__Data to use__.
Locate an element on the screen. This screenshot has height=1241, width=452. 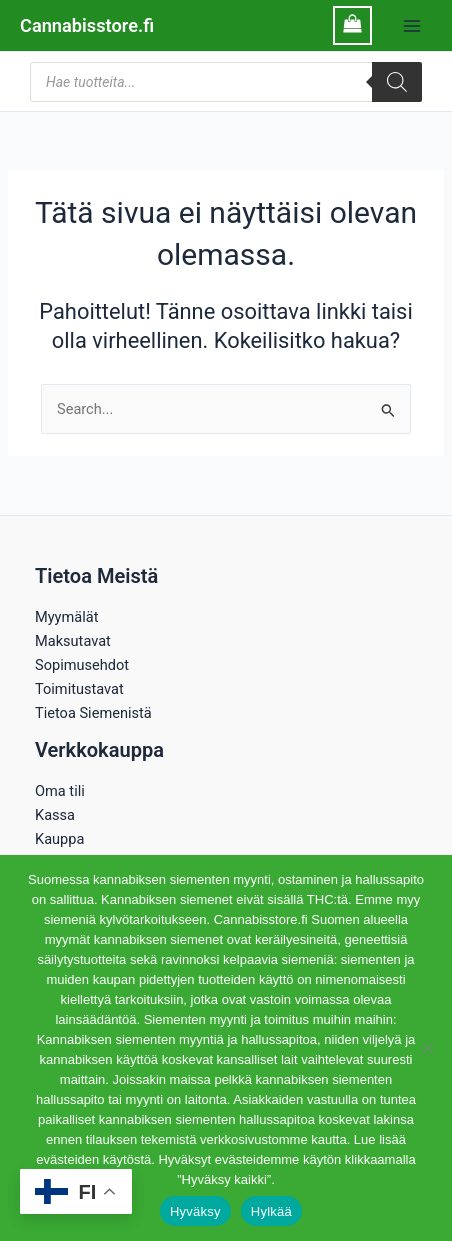
Myymälät is located at coordinates (66, 617).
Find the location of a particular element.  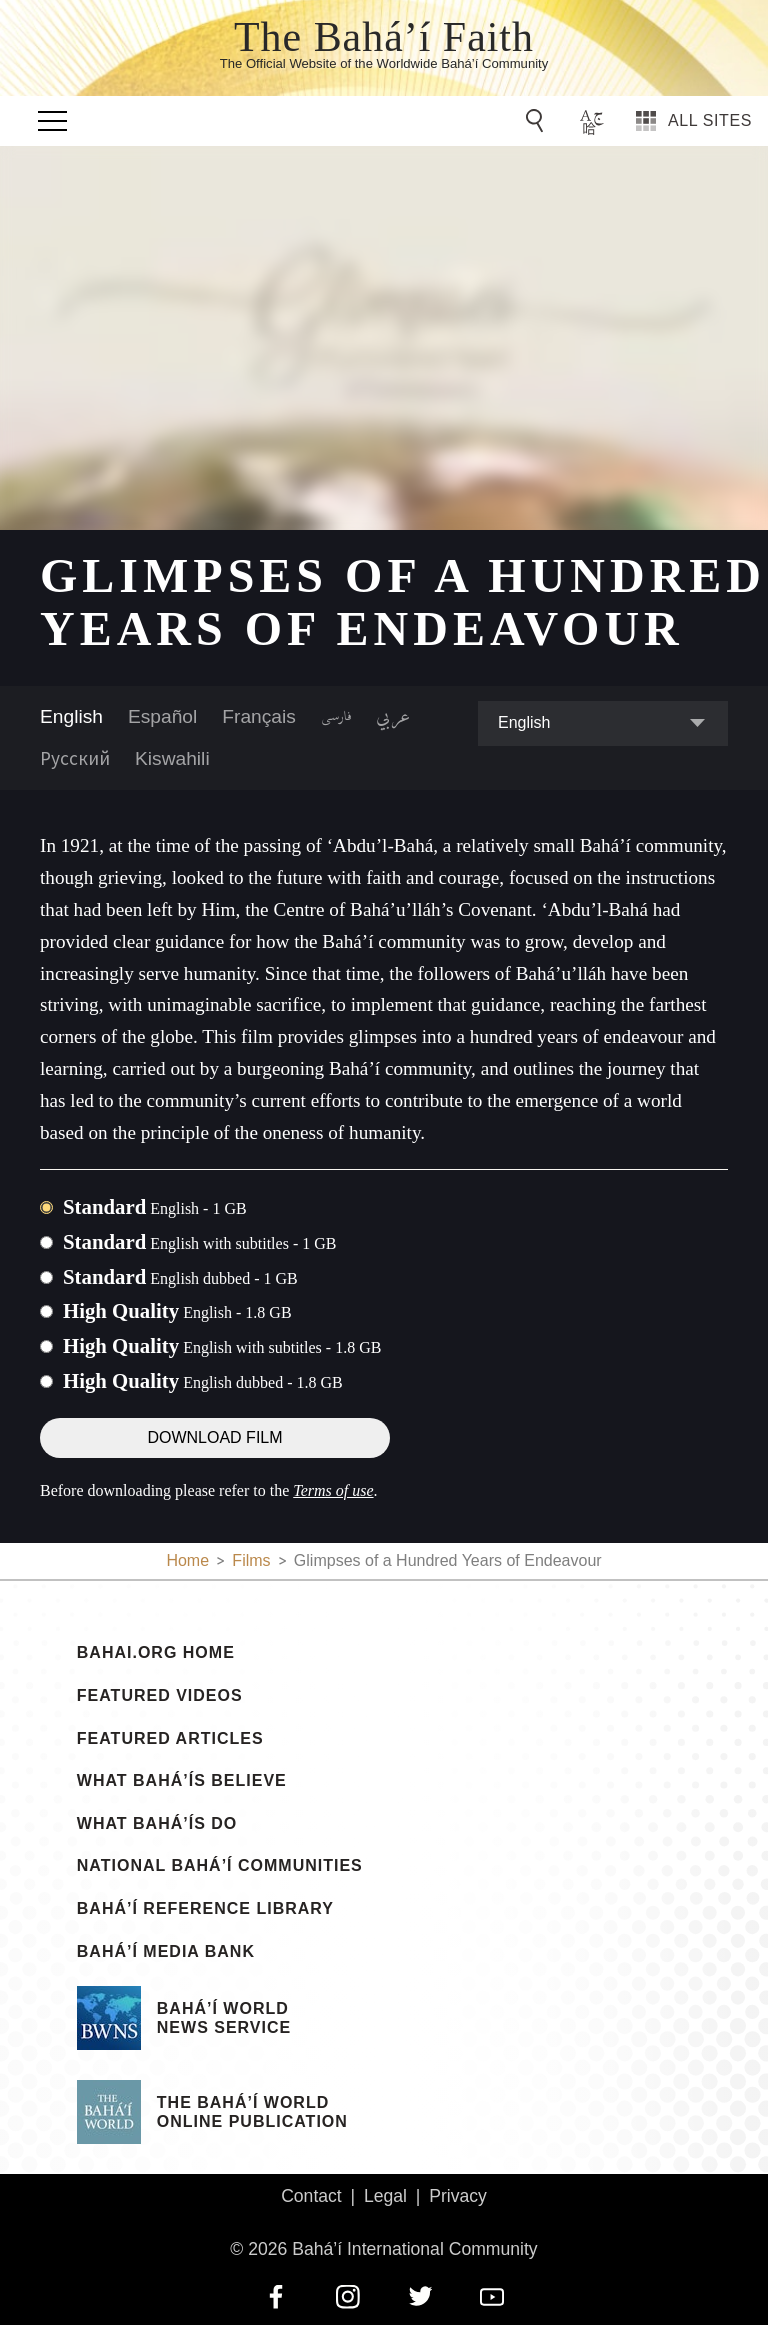

High Quality is located at coordinates (177, 1310).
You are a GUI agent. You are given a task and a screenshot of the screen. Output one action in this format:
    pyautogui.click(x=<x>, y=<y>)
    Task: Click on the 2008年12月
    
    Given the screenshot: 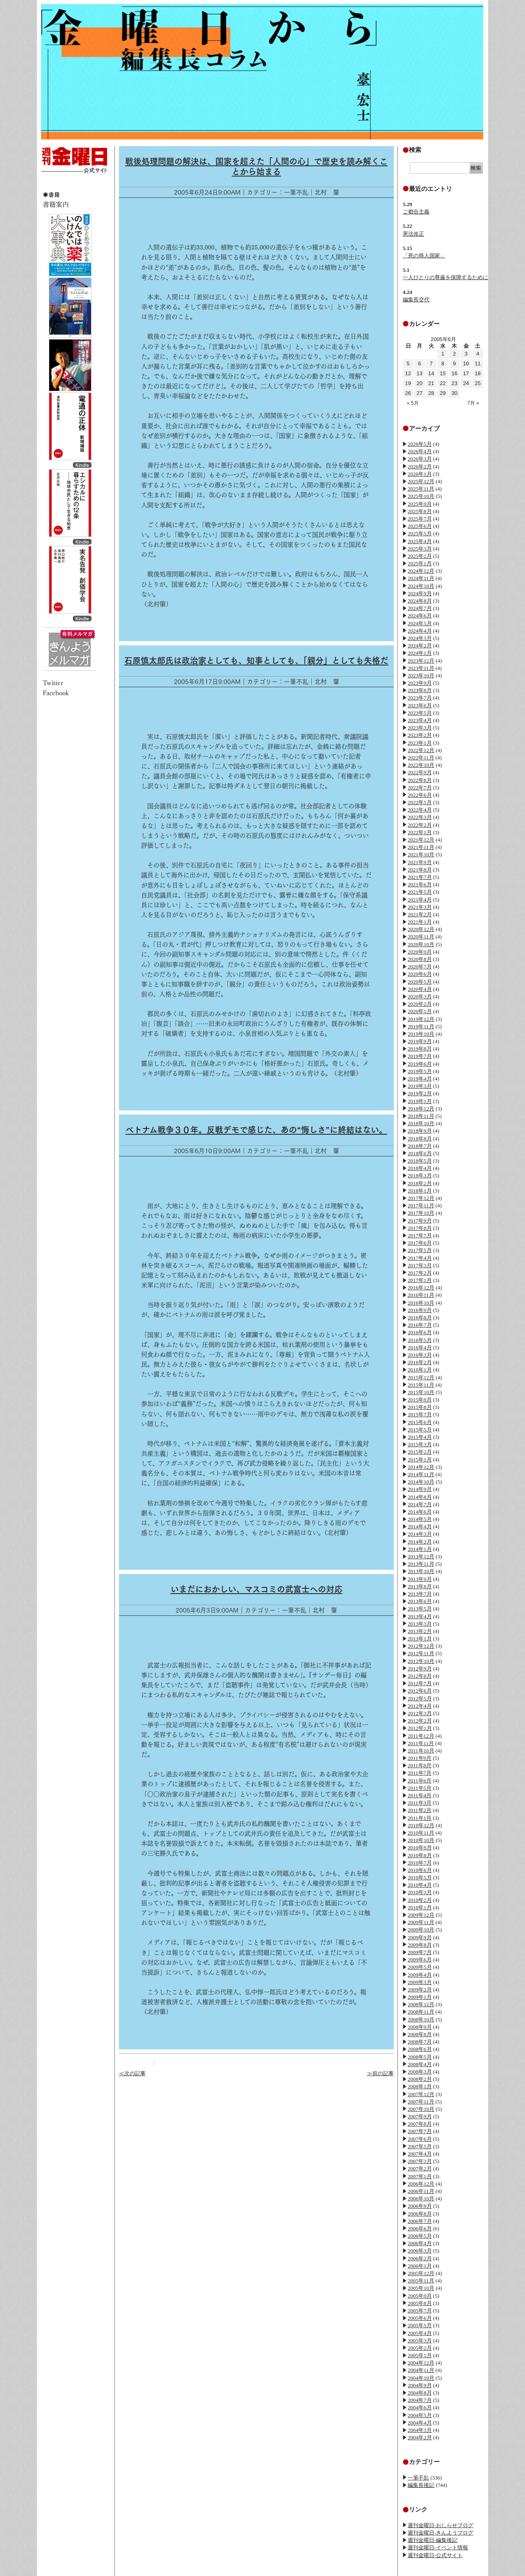 What is the action you would take?
    pyautogui.click(x=421, y=2004)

__Activity__. What you give back must be exactly the lines from the opening line of the entries through the line holding "You are a GUI", with no pictures.

__Exercise output__.
Locate an element on the screen. This screenshot has height=1241, width=452. 
Myymälät is located at coordinates (66, 617).
Find the location of a particular element.  

High Quality is located at coordinates (177, 1310).
You are a GUI agent. You are given a task and a screenshot of the screen. Output one action in this format:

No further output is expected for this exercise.